# EMERGENCY birth



## resa (Dec 23, 2012)

my molly had babies and I have no clue on what to do. I took all decor out except the Amazon sword plants. Please help me


----------



## Skyewillow (Dec 28, 2012)

First: Deep breath. Panicking never helps.

I would leave the plants in there, it's good for Mom to have plenty of cover, and if you plan on raising the babies in tank with mom, it'll offer them protection.

If you plan to remove the babies, set up a small tank with an airstone (I've used a 2-3 liter soda bottle to start off), place all of the babies in there, and don't bother feeding for at least 2 days while they absorb their yolk sac. Once they're ready to eat, just grind up the food in your fingertips until it's a fine powder. and they can eat whatever mom is eating.
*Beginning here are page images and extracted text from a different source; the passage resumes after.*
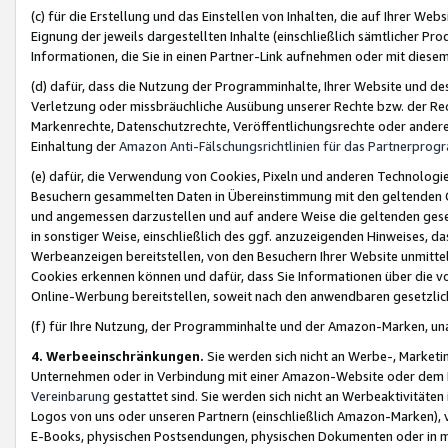
(c) für die Erstellung und das Einstellen von Inhalten, die auf Ihrer We
Eignung der jeweils dargestellten Inhalte (einschließlich sämtlicher 
Informationen, die Sie in einen Partner-Link aufnehmen oder mit diese
(d) dafür, dass die Nutzung der Programminhalte, Ihrer Website und des 
Verletzung oder missbräuchliche Ausübung unserer Rechte bzw. der Recht
Markenrechte, Datenschutzrechte, Veröffentlichungsrechte oder anderer
Einhaltung der
Amazon Anti-Fälschungsrichtlinien für das Partnerpro
(e) dafür, die Verwendung von Cookies, Pixeln und anderen Technologien
Besuchern gesammelten Daten in Übereinstimmung mit den geltenden Ge
und angemessen darzustellen und auf andere Weise die geltenden geset
in sonstiger Weise, einschließlich des ggf. anzuzeigenden Hinweises, d
Werbeanzeigen bereitstellen, von den Besuchern Ihrer Website unmitte
Cookies erkennen können und dafür, dass Sie Informationen über die v
Online-Werbung bereitstellen, soweit nach den anwendbaren gesetzlic
(f) für Ihre Nutzung, der Programminhalte und der Amazon-Marken, u
4. Werbeeinschränkungen.
Sie werden sich nicht an Werbe-, Market
Unternehmen oder in Verbindung mit einer Amazon-Website oder dem Pa
Vereinbarung
gestattet sind. Sie werden sich nicht an Werbeaktivitäten
Logos von uns oder unseren Partnern (einschließlich Amazon-Marken), 
E-Books, physischen Postsendungen, physischen Dokumenten oder in 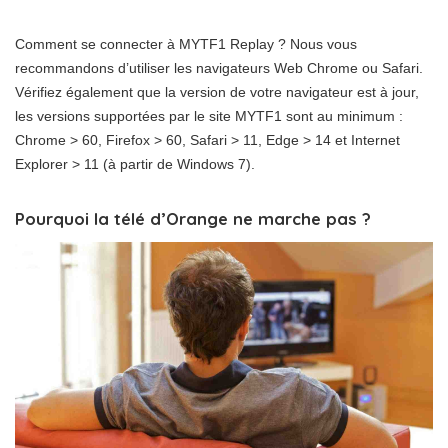
Comment se connecter à MYTF1 Replay ? Nous vous
recommandons d’utiliser les navigateurs Web Chrome ou Safari.
Vérifiez également que la version de votre navigateur est à jour,
les versions supportées par le site MYTF1 sont au minimum :
Chrome > 60, Firefox > 60, Safari > 11, Edge > 14 et Internet
Explorer > 11 (à partir de Windows 7).
Pourquoi la télé d’Orange ne marche pas ?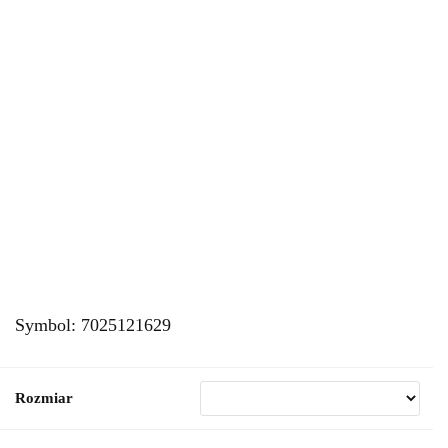
Symbol:
7025121629
Rozmiar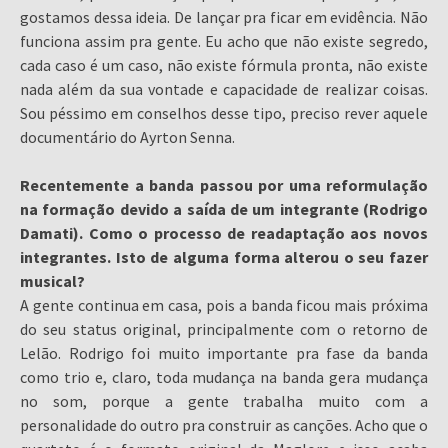
gostamos dessa ideia. De lançar pra ficar em evidência. Não
funciona assim pra gente. Eu acho que não existe segredo,
cada caso é um caso, não existe fórmula pronta, não existe
nada além da sua vontade e capacidade de realizar coisas.
Sou péssimo em conselhos desse tipo, preciso rever aquele
documentário do Ayrton Senna.
Recentemente a banda passou por uma reformulação
na formação devido a saída de um integrante (Rodrigo
Damati). Como o processo de readaptação aos novos
integrantes. Isto de alguma forma alterou o seu fazer
musical?
A gente continua em casa, pois a banda ficou mais próxima
do seu status original, principalmente com o retorno de
Lelão. Rodrigo foi muito importante pra fase da banda
como trio e, claro, toda mudança na banda gera mudança
no som, porque a gente trabalha muito com a
personalidade do outro pra construir as canções. Acho que o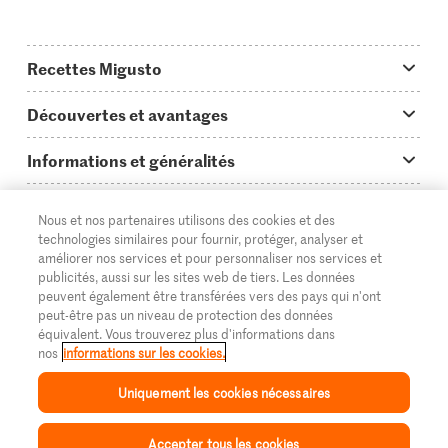
Recettes Migusto
App Migusto
Découvertes et avantages
Idées de menus
Trucs & astuces
Informations et généralités
Plats principaux
On en parle...
Questions concernant Migusto
Découvrir
Nous et nos partenaires utilisons des cookies et des
Simple & vite prêt
Tutoriels
Cuisiner avec Migusto
technologies similaires pour fournir, protéger, analyser et
Supermarché
améliorer nos services et pour personnaliser nos services et
Apéritif
FR
Glossaire des ingrédients
DE
IT
publicités, aussi sur les sites web de tiers. Les données
Service clientèle & contact
Migros Online
peuvent également être transférées vers des pays qui n'ont
Préparations au four
peut-être pas un niveau de protection des données
Login Migusto
Publicité
À propos de Migros
équivalent. Vous trouverez plus d'informations dans
nos
informations sur les cookies.
Enfants & famille
Magazine Migusto
Impressum
Magasins
© 2026 La Fédération des coopératives Migros
Uniquement les cookies nécessaires
Toutes les recettes
Concours
Mentions légales
Cumulus
Accepter tous les cookies
Protection des données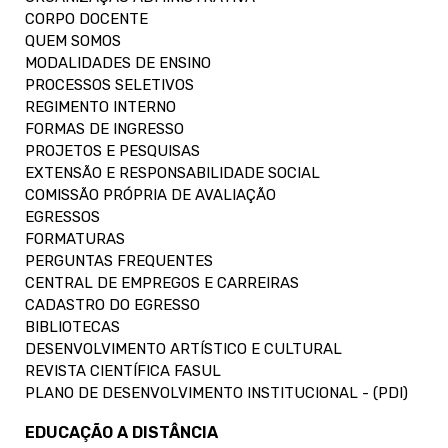
CORPO DOCENTE
QUEM SOMOS
MODALIDADES DE ENSINO
PROCESSOS SELETIVOS
REGIMENTO INTERNO
FORMAS DE INGRESSO
PROJETOS E PESQUISAS
EXTENSÃO E RESPONSABILIDADE SOCIAL
COMISSÃO PRÓPRIA DE AVALIAÇÃO
EGRESSOS
FORMATURAS
PERGUNTAS FREQUENTES
CENTRAL DE EMPREGOS E CARREIRAS
CADASTRO DO EGRESSO
BIBLIOTECAS
DESENVOLVIMENTO ARTÍSTICO E CULTURAL
REVISTA CIENTÍFICA FASUL
PLANO DE DESENVOLVIMENTO INSTITUCIONAL - (PDI)
EDUCAÇÃO A DISTÂNCIA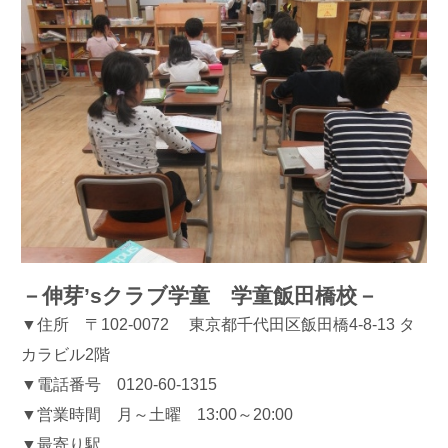
－伸芽’sクラブ学童 学童飯田橋校－
▼住所 〒102-0072 東京都千代田区飯田橋4-8-13 タ
カラビル2階
▼電話番号 0120-60-1315
▼営業時間 月～土曜 13:00～20:00
▼最寄り駅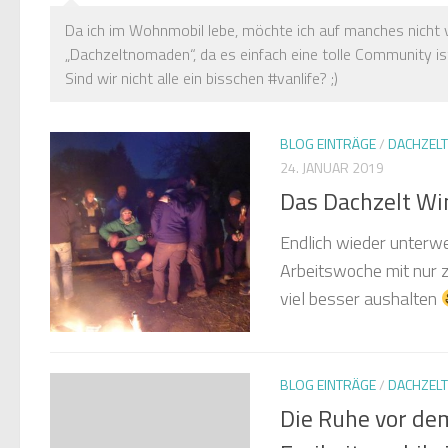
Da ich im Wohnmobil lebe, möchte ich auf manches nicht 
„Dachzeltnomaden“, da es einfach eine tolle Community is
Sind wir nicht alle ein bisschen #vanlife? ;)
BLOG EINTRÄGE
/
DACHZELT
24. JANUAR 2019
Das Dachzelt Wi
Endlich wieder unterwe
Arbeitswoche mit nur z
viel besser aushalten
BLOG EINTRÄGE
/
DACHZELT
Die Ruhe vor de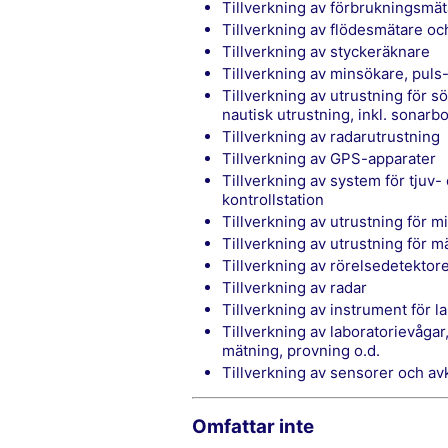
tillverkning av förbrukningsmäta
tillverkning av flödesmätare o
tillverkning av styckeräknare
tillverkning av minsökare, puls
tillverkning av utrustning för sökning, detektion, navigering samt flygutrustning och
nautisk utrustning, inkl. sonarbo
tillverkning av radarutrustning
tillverkning av GPS-apparater
tillverkning av system för tjuv- och brandlarm med vilka signaler sänds till en
kontrollstation
tillverkning av utrustning för 
tillverkning av utrustning för m
tillverkning av rörelsedetektor
tillverkning av radar
tillverkning av instrument för l
tillverkning av laboratorievågar, kuvöser och diverse laboratorieapparater för
mätning, provning o.d.
tillverkning av sensorer och a
Omfattar inte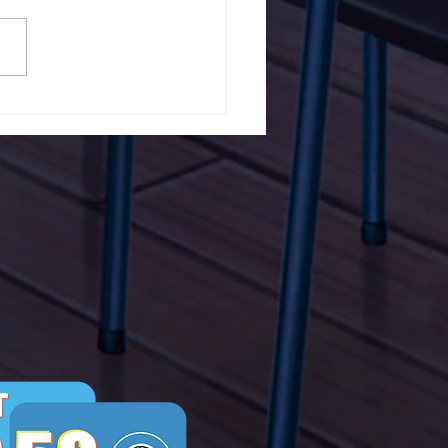
5ο Δημοτικό Σχολείο
ών ενάντια στο Bullying
λα Τώρα. Με σύνθημα
α Τώρα" όλα τα σχολεία
Ελλάδας ενώνουν τις
μεις τους ενάντια στο
ying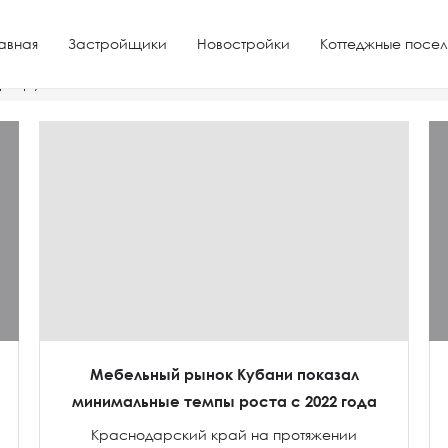
авная
Застройщики
Новостройки
Коттеджные посел
артиру на Юге России
Мебельный рынок Кубани показал
минимальные темпы роста с 2022 года
Краснодарский край на протяжении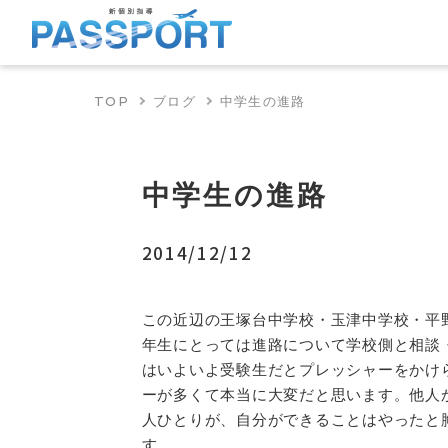
TOP
ブログ
中学生の進路
中学生の進路
2014/12/12
この近辺の王塚台中学校・玉津中学校・平
年生にとっては進路について学校側と相談
はいよいよ受験生だとプレッシャーをかけ
ーが多くて本当に大変だと思います。他人
人ひとりが、自分ができることはやったと
す。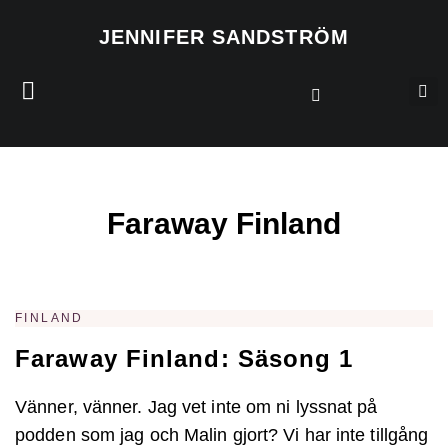
JENNIFER SANDSTRÖM
Faraway Finland
FINLAND
Faraway Finland: Säsong 1
Vänner, vänner. Jag vet inte om ni lyssnat på
podden som jag och Malin gjort? Vi har inte tillgång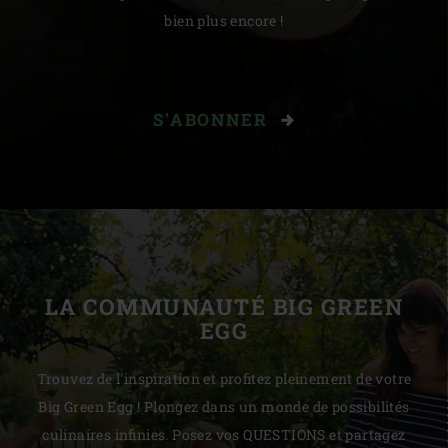
bien plus encore !
S'ABONNER
LA COMMUNAUTÉ BIG GREEN
EGG
Trouvez de l'inspiration et profitez pleinement de votre
Big Green Egg ! Plongez dans un monde de possibilités
culinaires infinies. Posez vos QUESTIONS et partagez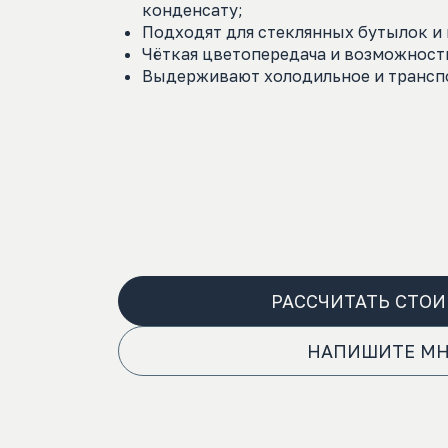
конденсату;
Подходят для стеклянных бутылок и 
Чёткая цветопередача и возможност
Выдерживают холодильное и транспо
РАССЧИТАТЬ СТО
НАПИШИТЕ М
MAX
Telegram
WhatsApp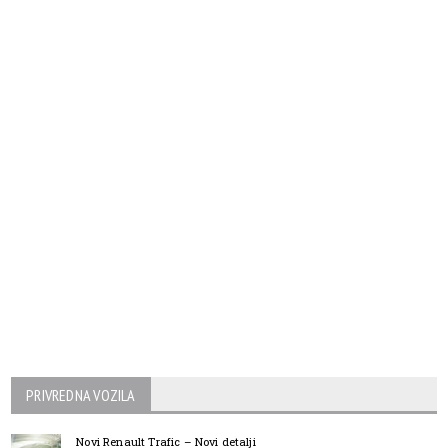
PRIVREDNA VOZILA
Novi Renault Trafic – Novi detalji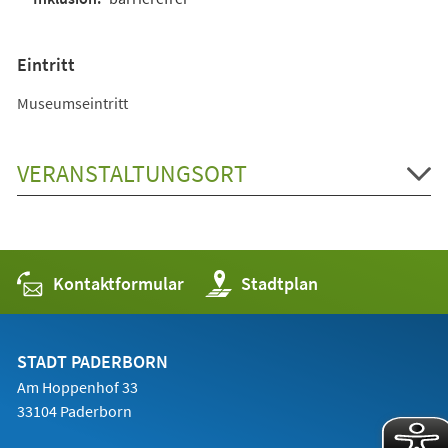
Eintritt
Museumseintritt
VERANSTALTUNGSORT
Kontaktformular
(Öffnet
Stadtplan
in
einem
neuen
Tab)
STADT PADERBORN
Am Hoppenhof 33
33104 Paderborn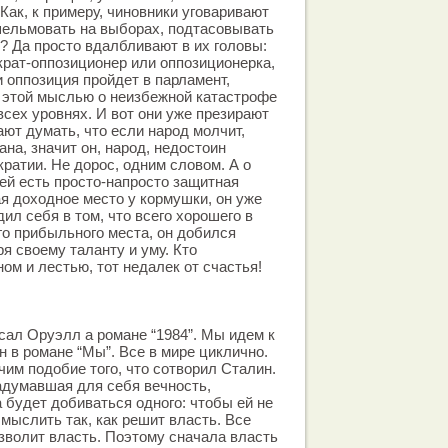
Как, к примеру, чиновники уговаривают
ельмовать на выборах, подтасовывать
? Да просто вдалбливают в их головы:
крат-оппозиционер или оппозиционерка,
и оппозиция пройдет в парламент,
 этой мыслью о неизбежной катастрофе
всех уровнях. И вот они уже презирают
ают думать, что если народ молчит,
рана, значит он, народ, недостоин
ратии. Не дорос, одним словом. А о
лей есть просто-напросто защитная
 доходное место у кормушки, он уже
дил себя в том, что всего хорошего в
го прибыльного места, он добился
я своему таланту и уму. Кто
м и лестью, тот недалек от счастья!
исал Оруэлл а романе “1984”. Мы идем к
н в романе “Мы”. Все в мире циклично.
чим подобие того, что сотворил Сталин.
задумавшая для себя вечность,
 будет добиваться одного: чтобы ей не
мыслить так, как решит власть. Все
озволит власть. Поэтому сначала власть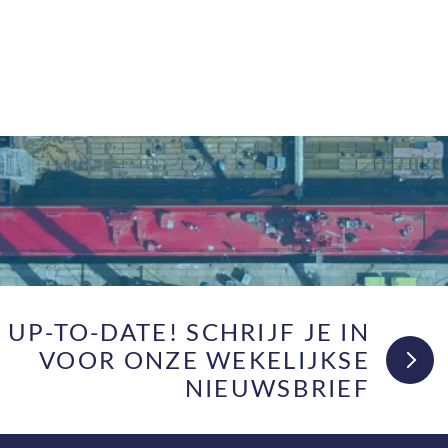
F UP-TO-DATE! SCHRIJF JE IN
VOOR ONZE WEKELIJKSE
NIEUWSBRIEF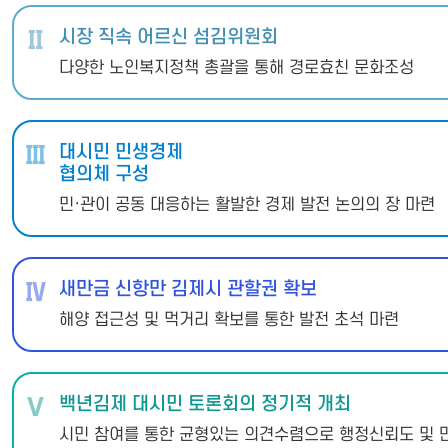
Ⅱ
시장 직속 어르신 섬김위원회
다양한 노인복지정책 총괄을 통해 경로효친 문화조성
Ⅲ
대시민 민생경제
협의체 구성
민·관이 공동 대응하는 활발한 경제 발전 논의의 장 마련
Ⅳ
새만금 신항만 김제시 관할권 확보
해양 접근성 및 먹거리 확보를 통한 발전 초석 마련
Ⅴ
백년김제 대시민 토론회의 정기적 개최
시민 참여를 통한 균형있는 의견수렴으로 행정신뢰도 및 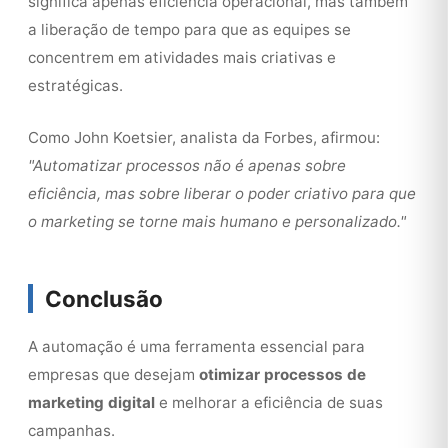
significa apenas eficiência operacional, mas também
a liberação de tempo para que as equipes se
concentrem em atividades mais criativas e
estratégicas.
Como John Koetsier, analista da Forbes, afirmou:
"Automatizar processos não é apenas sobre
eficiência, mas sobre liberar o poder criativo para que
o marketing se torne mais humano e personalizado."
Conclusão
A automação é uma ferramenta essencial para
empresas que desejam
otimizar processos de
marketing digital
e melhorar a eficiência de suas
campanhas.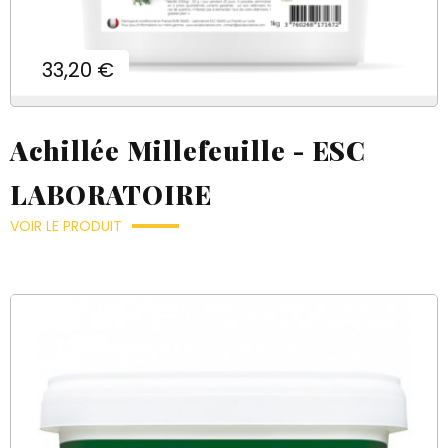
Prix
33,20 €
Achillée Millefeuille - ESC
LABORATOIRE
VOIR LE PRODUIT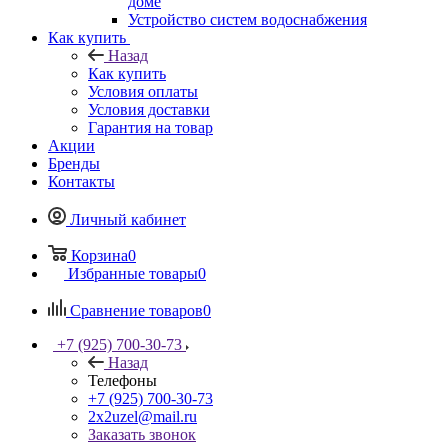
доме
Устройство систем водоснабжения
Как купить
Назад
Как купить
Условия оплаты
Условия доставки
Гарантия на товар
Акции
Бренды
Контакты
Личный кабинет
Корзина
0
Избранные товары
0
Сравнение товаров
0
+7 (925) 700-30-73
Назад
Телефоны
+7 (925) 700-30-73
2x2uzel@mail.ru
Заказать звонок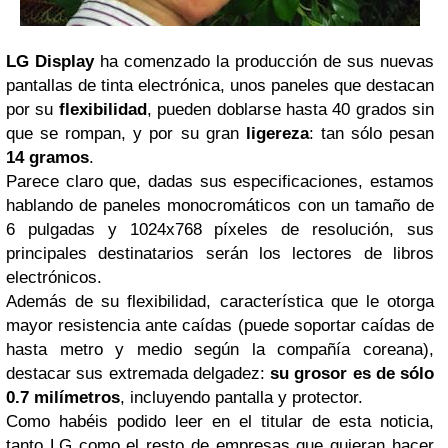
LG Display
ha comenzado la producción de sus nuevas
pantallas de tinta electrónica, unos paneles que destacan
por su
flexibilidad
, pueden doblarse hasta 40 grados sin
que se rompan, y por su gran
ligereza
: tan sólo pesan
14 gramos
.
Parece claro que, dadas sus especificaciones, estamos
hablando de paneles monocromáticos con un tamaño de
6 pulgadas y 1024x768 píxeles de resolución, sus
principales destinatarios serán los lectores de libros
electrónicos.
Además de su flexibilidad, característica que le otorga
mayor resistencia ante caídas (puede soportar caídas de
hasta metro y medio según la compañía coreana),
destacar sus extremada delgadez:
su grosor es de sólo
0.7 milímetros
, incluyendo pantalla y protector.
Como habéis podido leer en el titular de esta noticia,
tanto LG como el resto de empresas que quieran hacer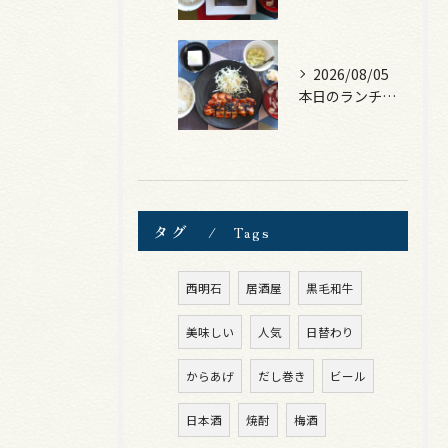
2026/08/05
本日のランチは、ロース豚カツ梅はさみ！
タグ
Tags
西明石
居酒屋
黒毛和牛
美味しい
人気
日替わり
からあげ
だし巻き
ビール
日本酒
焼酎
梅酒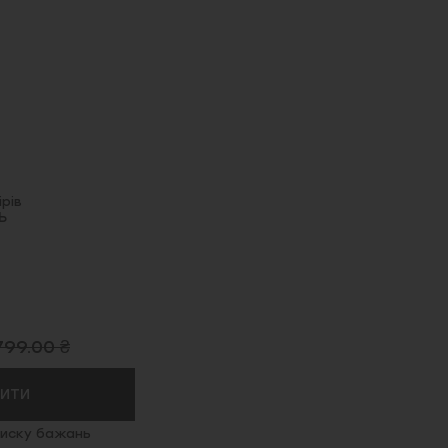
рів
Ь
799.00 ₴
ПИТИ
иску бажань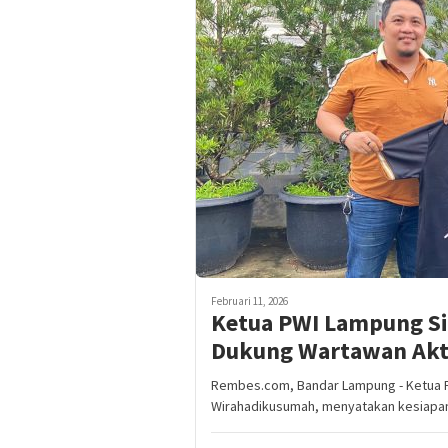
Februari 11, 2026
Ketua PWI Lampung Sia
Dukung Wartawan Akti
Rembes.com, Bandar Lampung - Ketua P
Wirahadikusumah, menyatakan kesiapa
Siphon carefully with an airline every other day, and once they're big enough not to fit in anyone's mouth, they can return to the main tank.

Good luck!


----------



## resa (Dec 23, 2012)

Hello please


----------



## resa (Dec 23, 2012)

they are already swimming around the tank so I don't know how old they are I have to remove the only 2 that I see bc they will get sucked up by the filter. I found one in the filter. 
so I can I just put them in a 1g tank with mom and one real plant? And if I do that how to feed them and mom? as far as air stone please elaborate for me. I have a site pump and a hose and that heavy dark blue thing that air comes out of but I have to find It bc I havent used it recently


----------



## resa (Dec 23, 2012)

6 babies were found alive and one dead.


----------



## resa (Dec 23, 2012)

how many babies do they usually have


----------



## resa (Dec 23, 2012)

Hello please reply some one


----------



## Skyewillow (Dec 28, 2012)

there isn't a set number how much they usually have.

I would just put the babies in the 1 gal by themselves if you're going to move them.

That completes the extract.